Months later, when the product falls short, the failure gets attributed to implementation. Or the market just wasn't ready. Or both. The original promise is rarely examined. No-one revisits those large numbers that were multiplied. This protects the decision-maker and punishes the team that had to execute against an impossible brief.
The incentive structure runs the same direction every time. Bold claims get rewarded with a "yes". Engineering, Sales or Market caution gets labeled as resistance to change. The organizational system produces exactly the outcome it was designed to produce.

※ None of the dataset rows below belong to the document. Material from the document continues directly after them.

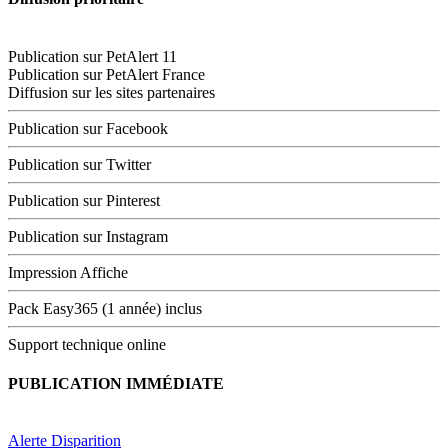
Publication sur PetAlert 11
Publication sur PetAlert France
Diffusion sur les sites partenaires
Publication sur Facebook
Publication sur Twitter
Publication sur Pinterest
Publication sur Instagram
Impression Affiche
Pack Easy365 (1 année) inclus
Support technique online
PUBLICATION IMMÉDIATE
Alerte Disparition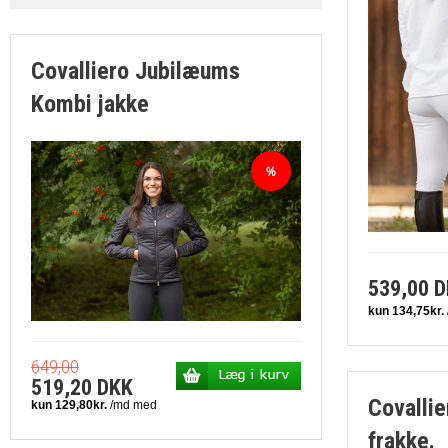
Covalliero Jubilæums
Kombi jakke
539,00 
649,00
519,20 DKK
Covallie
frakke.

The fix is not more technical or market literacy at the executive level - though that might help. It's changing who is in the room when the yes happens. Dissent has to be structurally invited before the decision is being made. For established software companies with existing customers (100+ employees, 10 Mio+ Revenue) new product ideas should ripe for at least six months before any actual work is allowed to start. Use the time to talk to your existing customers, to your engineers, to your salespeople. Put everything into an AI company intelligence layer to get the full picture. Weed out any potential issues, identify risks and hedge against that risk. Only then start to build.
The best mental model for established companies is to treat new products as "company bets". You only start work on them when you're so sure it will be successful in the market, that you would bet the whole company on it. Stop calling trigger-happiness agile.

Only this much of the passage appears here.